Fast Exact Inference for Recursive Cardinality Models

Cardinality potentials are a generally useful class of high order potential that affect probabilities based on how many of D binary variables are active. Maximum a posteriori (MAP) inference for cardinality potential models is well-understood, with efficient computations taking O(DlogD) time. Yet efficient marginalization and sampling have not been addressed as thoroughly in the machine learning community. We show that there exists a simple algorithm for computing marginal probabilities and drawing exact joint samples that runs in O(Dlog2 D) time, and we show how to frame the algorithm as efficient belief propagation in a low order tree-structured model that includes additional auxiliary variables. We then develop a new, more general class of models, termed Recursive Cardinality models, which take advantage of this efficiency. Finally, we show how to do efficient exact inference in models composed of a tree structure and a cardinality potential.
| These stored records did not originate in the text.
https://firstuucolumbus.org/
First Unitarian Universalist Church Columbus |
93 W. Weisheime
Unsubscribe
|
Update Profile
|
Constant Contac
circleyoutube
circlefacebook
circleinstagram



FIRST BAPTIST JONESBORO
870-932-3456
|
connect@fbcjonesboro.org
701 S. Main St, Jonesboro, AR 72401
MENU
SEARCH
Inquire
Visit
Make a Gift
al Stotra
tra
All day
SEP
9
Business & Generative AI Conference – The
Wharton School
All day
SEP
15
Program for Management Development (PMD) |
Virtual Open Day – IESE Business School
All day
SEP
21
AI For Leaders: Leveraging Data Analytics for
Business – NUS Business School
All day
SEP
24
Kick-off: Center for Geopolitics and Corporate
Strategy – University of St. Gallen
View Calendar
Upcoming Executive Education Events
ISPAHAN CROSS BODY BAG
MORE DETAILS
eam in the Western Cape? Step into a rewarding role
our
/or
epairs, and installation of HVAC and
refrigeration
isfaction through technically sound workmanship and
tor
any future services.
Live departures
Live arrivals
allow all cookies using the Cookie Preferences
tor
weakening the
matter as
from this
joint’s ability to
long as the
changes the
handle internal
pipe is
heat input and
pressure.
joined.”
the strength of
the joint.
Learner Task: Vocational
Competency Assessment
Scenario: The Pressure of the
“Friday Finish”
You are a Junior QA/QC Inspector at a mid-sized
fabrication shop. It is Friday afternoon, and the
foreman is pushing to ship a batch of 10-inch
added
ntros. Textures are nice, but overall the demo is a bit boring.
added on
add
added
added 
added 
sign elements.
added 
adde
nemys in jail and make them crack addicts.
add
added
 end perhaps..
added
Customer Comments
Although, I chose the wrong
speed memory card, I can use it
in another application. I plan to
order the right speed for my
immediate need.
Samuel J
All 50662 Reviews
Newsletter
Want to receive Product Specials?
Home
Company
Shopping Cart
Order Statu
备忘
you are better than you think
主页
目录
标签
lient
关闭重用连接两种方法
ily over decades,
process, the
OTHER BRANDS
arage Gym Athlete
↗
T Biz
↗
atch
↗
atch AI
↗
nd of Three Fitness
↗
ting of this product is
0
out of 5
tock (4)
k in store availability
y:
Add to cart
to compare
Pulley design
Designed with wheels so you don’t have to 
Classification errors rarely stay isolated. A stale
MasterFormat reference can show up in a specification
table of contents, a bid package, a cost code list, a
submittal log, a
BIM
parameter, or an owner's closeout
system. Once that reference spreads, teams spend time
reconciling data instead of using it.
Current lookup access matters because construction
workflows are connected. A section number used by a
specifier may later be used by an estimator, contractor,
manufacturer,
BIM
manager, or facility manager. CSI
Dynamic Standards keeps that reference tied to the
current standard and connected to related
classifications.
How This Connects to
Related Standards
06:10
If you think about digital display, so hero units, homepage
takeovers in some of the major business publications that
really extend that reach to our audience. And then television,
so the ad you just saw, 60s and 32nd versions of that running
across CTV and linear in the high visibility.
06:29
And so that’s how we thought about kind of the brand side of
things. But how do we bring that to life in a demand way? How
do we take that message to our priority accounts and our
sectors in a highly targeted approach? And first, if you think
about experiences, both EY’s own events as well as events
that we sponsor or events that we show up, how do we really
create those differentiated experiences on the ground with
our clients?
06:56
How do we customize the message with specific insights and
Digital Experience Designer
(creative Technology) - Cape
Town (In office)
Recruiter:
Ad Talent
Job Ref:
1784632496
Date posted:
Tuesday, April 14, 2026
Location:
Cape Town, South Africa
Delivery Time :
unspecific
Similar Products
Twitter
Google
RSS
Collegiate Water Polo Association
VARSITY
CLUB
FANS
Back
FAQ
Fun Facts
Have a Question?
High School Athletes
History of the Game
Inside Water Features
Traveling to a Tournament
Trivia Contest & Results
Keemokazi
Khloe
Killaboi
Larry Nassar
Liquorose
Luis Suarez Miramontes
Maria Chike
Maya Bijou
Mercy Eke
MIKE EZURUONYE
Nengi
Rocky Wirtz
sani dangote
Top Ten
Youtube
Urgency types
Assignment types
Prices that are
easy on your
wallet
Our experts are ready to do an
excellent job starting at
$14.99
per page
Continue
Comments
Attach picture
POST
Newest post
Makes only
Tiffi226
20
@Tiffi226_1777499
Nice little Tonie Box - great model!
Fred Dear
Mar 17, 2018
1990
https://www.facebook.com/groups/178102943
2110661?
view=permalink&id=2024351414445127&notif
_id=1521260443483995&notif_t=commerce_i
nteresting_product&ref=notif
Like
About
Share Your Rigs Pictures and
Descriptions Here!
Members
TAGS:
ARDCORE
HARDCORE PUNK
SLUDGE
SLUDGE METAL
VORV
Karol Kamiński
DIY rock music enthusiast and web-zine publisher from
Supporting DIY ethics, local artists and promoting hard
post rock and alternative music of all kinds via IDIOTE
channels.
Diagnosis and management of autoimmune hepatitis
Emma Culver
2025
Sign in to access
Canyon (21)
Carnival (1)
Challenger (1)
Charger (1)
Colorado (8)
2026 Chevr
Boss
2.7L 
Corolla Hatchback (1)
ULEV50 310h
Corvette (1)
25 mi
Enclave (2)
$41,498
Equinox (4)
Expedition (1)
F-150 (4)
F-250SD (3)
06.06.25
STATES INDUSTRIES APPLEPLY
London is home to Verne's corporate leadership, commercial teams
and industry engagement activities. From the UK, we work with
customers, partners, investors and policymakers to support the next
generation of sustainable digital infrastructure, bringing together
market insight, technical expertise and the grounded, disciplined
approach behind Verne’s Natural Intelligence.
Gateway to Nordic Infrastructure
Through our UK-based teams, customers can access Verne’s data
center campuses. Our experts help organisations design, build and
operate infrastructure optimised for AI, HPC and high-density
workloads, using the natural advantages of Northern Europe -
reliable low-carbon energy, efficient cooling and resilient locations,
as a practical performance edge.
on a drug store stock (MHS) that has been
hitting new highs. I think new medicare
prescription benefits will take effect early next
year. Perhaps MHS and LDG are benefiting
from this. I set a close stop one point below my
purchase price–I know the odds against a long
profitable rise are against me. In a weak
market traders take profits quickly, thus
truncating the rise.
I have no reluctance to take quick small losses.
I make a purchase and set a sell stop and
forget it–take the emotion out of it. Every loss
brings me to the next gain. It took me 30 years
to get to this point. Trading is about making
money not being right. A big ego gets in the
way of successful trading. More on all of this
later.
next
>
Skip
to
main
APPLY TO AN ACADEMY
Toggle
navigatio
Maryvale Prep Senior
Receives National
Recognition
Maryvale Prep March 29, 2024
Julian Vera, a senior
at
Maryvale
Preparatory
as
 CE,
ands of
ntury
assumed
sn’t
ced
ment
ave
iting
We explore the expressive power of Recursive Cardinality models and empirically demonstrate their utility.

Flexible Priors for Exemplar-based Clustering

Exemplar-based clustering methods have been shown to produce state-of-the-art results on a number of synthetic and real-world clustering problems. They are appealing because they offer computational benefits over latent-mean models and can handle arbitrary pairwise similarity measures between data points. However, when trying to recover underlying structure in clustering problems, tailored similarity measures are often not enough; we also desire control over the distribution of cluster sizes. Priors such as Dirichlet process priors allow the number of clusters to be unspecified while expressing priors over data partitions. To our knowledge, they have not been applied to exemplar-based models. We show how to incorporate priors, including Dirichlet process priors, into the recently introduced affinity propagation algorithm. We develop an efficient maxproduct belief propagation algorithm for our new model and demonstrate experimentally how the expanded range of clustering priors allows us to better recover true clusterings in situations where we have some information about the generating process.

Interpreting Graph Cuts as a Max-Product Algorithm

The maximum a posteriori (MAP) configuration of binary variable models with submodular graph-structured energy functions can be found efficiently and exactly by graph cuts. Max-product belief propagation (MP) has been shown to be suboptimal on this class of energy functions by a canonical counterexample where MP converges to a suboptimal fixed point (Kulesza & Pereira, 2008). In this work, we show that under a particular scheduling and damping scheme, MP is equivalent to graph cuts, and thus optimal. We explain the apparent contradiction by showing that with proper scheduling and damping, MP always converges to an optimal fixed point. Thus, the canonical counterexample only shows the suboptimality of MP with a particular suboptimal choice of schedule and damping. With proper choices, MP is optimal.